Contudo, qualquer que seja o aborrecimento que os seus parentes mais próximos
lhe possam causar ou a tristeza que a presente descrição não deixará de lhe
suscitar, espero que a seguinte reflexão lhe sirva de consolo: que o facto
universalmente reconhecido de que tanto a menina como a sua irmã mais velha sempre
se comportaram de modo a evitar uma censura semelhante é o melhor elogio que se
poderá fazer à sensatez e ao carácter de ambas. Acrescentarei apenas que tudo o
que se passou naquela noite veio confirmar a minha opinião sobre todas as
pessoas em questão e fortalecer a minha resolução de proteger o meu amigo de
uma aliança que eu considerava altamente desastrosa. Ele deixou Netherfield no
dia seguinte, como decerto está lembrada, com a intenção de regressar em breve.
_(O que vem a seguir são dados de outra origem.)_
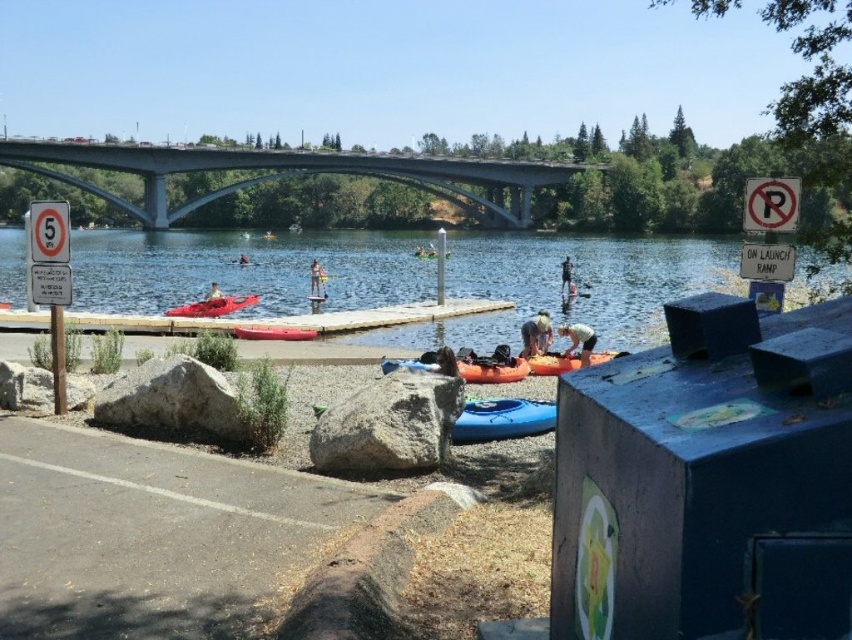 You are standing at the parking area and want to take a photo of the kayaks and canoes on the shore. You notice two points marked as point 1 at coordinates (258, 243) and point 2 at coordinates (246, 262). Which point should you focus on to ensure the kayaks and canoes are in sharp focus if you want to capture them clearly from your current position?

You should focus on point 1 at coordinates (258, 243) because it is closer to the camera than point 2 at coordinates (246, 262), ensuring the kayaks and canoes in the foreground will be in sharp focus.

You are a photographer at the lakeside and want to capture a clear shot of the light brown hair at lower center without the red plastic paddle at center blocking it. How should you adjust your camera angle?

The light brown hair at lower center is positioned under the red plastic paddle at center. To avoid the paddle blocking the shot, you can tilt your camera upwards to focus on the light brown hair at lower center while moving the paddle out of the frame.

You are standing at the edge of the lake and want to retrieve the red plastic paddle at center. The light brown hair at lower center belongs to a lifeguard. Can you safely walk from your current position to the paddle without getting too close to the lifeguard?

The distance between the light brown hair at lower center and the red plastic paddle at center is 25.55 meters, so yes, you can safely walk to the paddle without getting too close to the lifeguard. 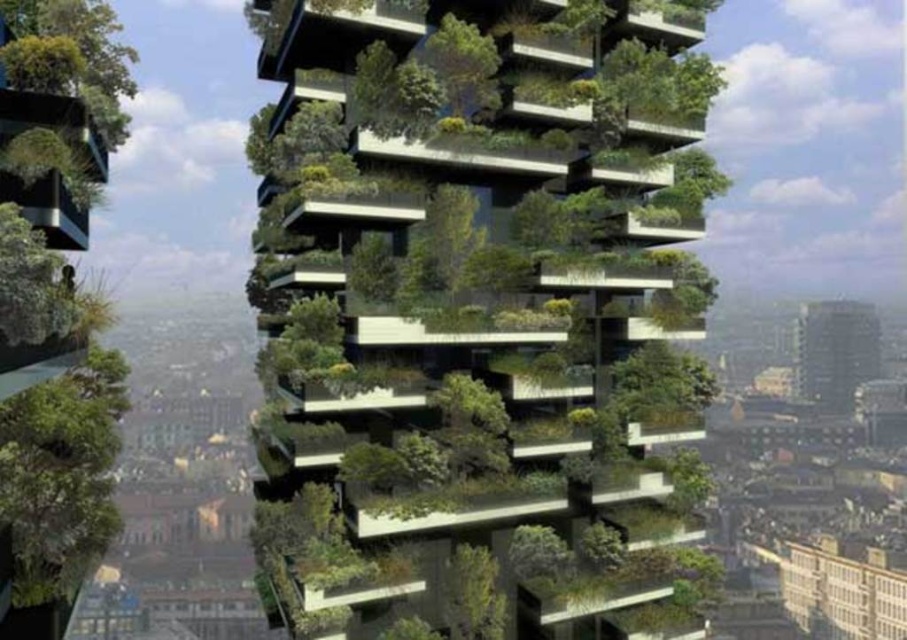 Which is more to the right, green matte/soft building at center or green leafy tree at left?

Positioned to the right is green matte/soft building at center.

Can you confirm if green matte/soft building at center is shorter than green leafy tree at left?

No, green matte/soft building at center is not shorter than green leafy tree at left.

Who is more forward, (639,602) or (7,276)?

Point (7,276) is more forward.

This screenshot has height=640, width=907. In order to click on green matte/soft building at center in this screenshot , I will do `click(473, 273)`.

Is green matte tree at lower left below green leafy tree at left?

Yes, green matte tree at lower left is below green leafy tree at left.

Who is positioned more to the right, green matte tree at lower left or green leafy tree at left?

Positioned to the right is green leafy tree at left.

Describe the element at coordinates (60, 476) in the screenshot. I see `green matte tree at lower left` at that location.

You are a GUI agent. You are given a task and a screenshot of the screen. Output one action in this format:
    pyautogui.click(x=<x>, y=<y>)
    Task: Click on the green matte tree at lower left
    Image resolution: width=907 pixels, height=640 pixels.
    Given the screenshot: What is the action you would take?
    pyautogui.click(x=60, y=476)

Who is shorter, green matte/soft building at center or green matte tree at lower left?

green matte tree at lower left

Between green matte/soft building at center and green matte tree at lower left, which one has more height?

Standing taller between the two is green matte/soft building at center.

Does point (422, 236) come in front of point (10, 472)?

That is True.

Image resolution: width=907 pixels, height=640 pixels. I want to click on green matte/soft building at center, so click(473, 273). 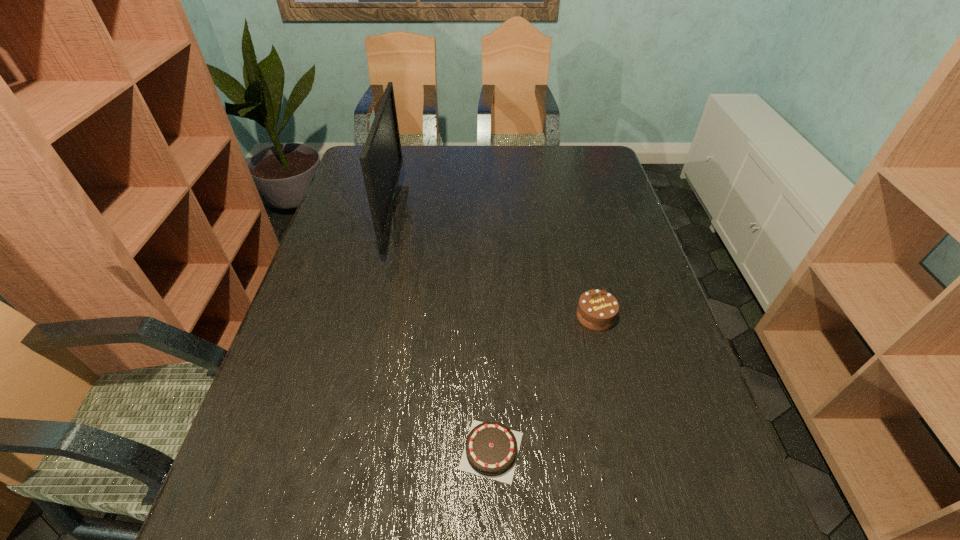 The width and height of the screenshot is (960, 540). I want to click on the farthest object, so point(381,159).

Find the location of a particular element. monitor is located at coordinates (381, 159).

This screenshot has height=540, width=960. In order to click on the second tallest object in this screenshot , I will do `click(597, 310)`.

Where is `the right chocolate cake`? the right chocolate cake is located at coordinates (597, 310).

Identify the location of the shorter chocolate cake. (491, 450).

The height and width of the screenshot is (540, 960). I want to click on the shortest object, so click(491, 450).

Find the location of a particular element. vacant space located on the front-facing side of the tallest object is located at coordinates (487, 217).

Where is `vacant area located 0.400m on the left of the second tallest object`? This screenshot has width=960, height=540. vacant area located 0.400m on the left of the second tallest object is located at coordinates (415, 316).

Identify the location of free location located on the right of the shorter chocolate cake. [565, 450].

What are the coordinates of `object that is at the far edge` in the screenshot? It's located at (381, 159). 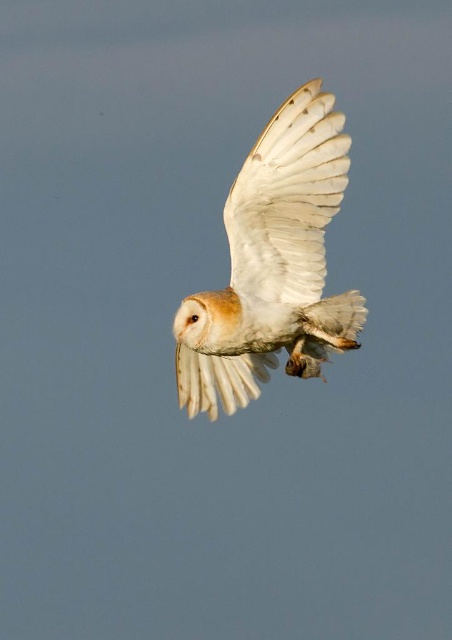 Is white feathered owl at center below white feathered wing at center?

Indeed, white feathered owl at center is positioned under white feathered wing at center.

Does point (249, 301) come behind point (241, 260)?

No, it is in front of (241, 260).

Is point (245, 237) in front of point (319, 280)?

Yes, it is in front of point (319, 280).

The image size is (452, 640). Find the location of `white feathered owl at center`. white feathered owl at center is located at coordinates (273, 264).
Devo agora explicar qual a minha interferência no caso. A inquietude das irmãs
de Bingley fora igualmente despertada e logo descobrimos a coincidência dos
nossos sentimentos a tal respeito; e, convencidos da urgência em afastar o
irmão, decidimos acompanhá-lo a Londres. Foi o que fizemos, e não perdi tempo
em revelar ao meu amigo os inconvenientes da sua escolha. Descrevi-lhos e
frisei-os com toda a gravidade. No entanto, por mais que esta advertência possa
ter abalado a sua resolução, não creio que ela teria sido suficiente para
impedir o casamento, se não tivesse sido apoiada pela afirmação, que não
hesitei em fazer, de que a sua irmã lhe era indiferente. Ele acreditara até
àquele momento que a Menina Jane correspondia sinceramente à sua afeição, senão
com igual intensidade. Mas Bingley é por natureza muito modesto e
comovedoramente dependente da minha opinião. Convencê-lo, portanto, de que ele
estava enganado, não foi tarefa difícil. Persuadi-lo de voltar ao Herfordshire,
após ter firmado o primeiro ponto, foi coisa de um instante. Não me arrependo
de o ter feito. Existe apenas uma parte da minha conduta que não me satisfaz
inteiramente; pois condescendi em usar de certos artifícios para esconder de
Bingley o facto de sua irmã se encontrar em Londres. Sabia dessa presença, bem
como a Menina Bingley, mas o irmão desta ainda agora o ignora. É, talvez,
provável que eles se encontrassem sem outras consequências; mas o seu afecto
não me pareceu suficientemente extinto para que ele pudesse ver sua irmã sem
correr algum perigo. Talvez tal encobrimento, tal subterfúgio, seja indigno de
mim. Contudo, é um facto consumado e assistido das melhores intenções. Sobre
este assunto nada mais se me oferece dizer-lhe, nem outras explicações a
dar-lhe. Se acaso causei desgosto a sua irmã, foi sem saber que o fiz, e,
embora os motivos que inspiraram a minha conduta lhe pareçam a si naturalmente
insuficientes, não vejo ainda razões para condená-los. Quanto à outra acusação
que me foi feita, a mais grave e a que diz respeito ao Sr. Wickham, só poderei
refutá-la revelando-lhe a história da sua relação com a minha família. Ignoro
se ele formulou alguma acusação particular à minha pessoa; mas acerca da
verdade do que vou relatar poderei indicar-lhe mais de uma testemunha
insuspeita. O Sr. Wickham é filho de um homem muito respeitável, que durante
vários anos geriu os bens da propriedade de Pemberley e cuja conduta
irrepreensível no desempenho do seu cargo mereceu naturalmente a gratidão de
meu pai, que se reflectiu sobretudo em George Wickham, seu afilhado, para com o
qual se mostrou de uma generosidade sem limites e lhe devotou grande afeição.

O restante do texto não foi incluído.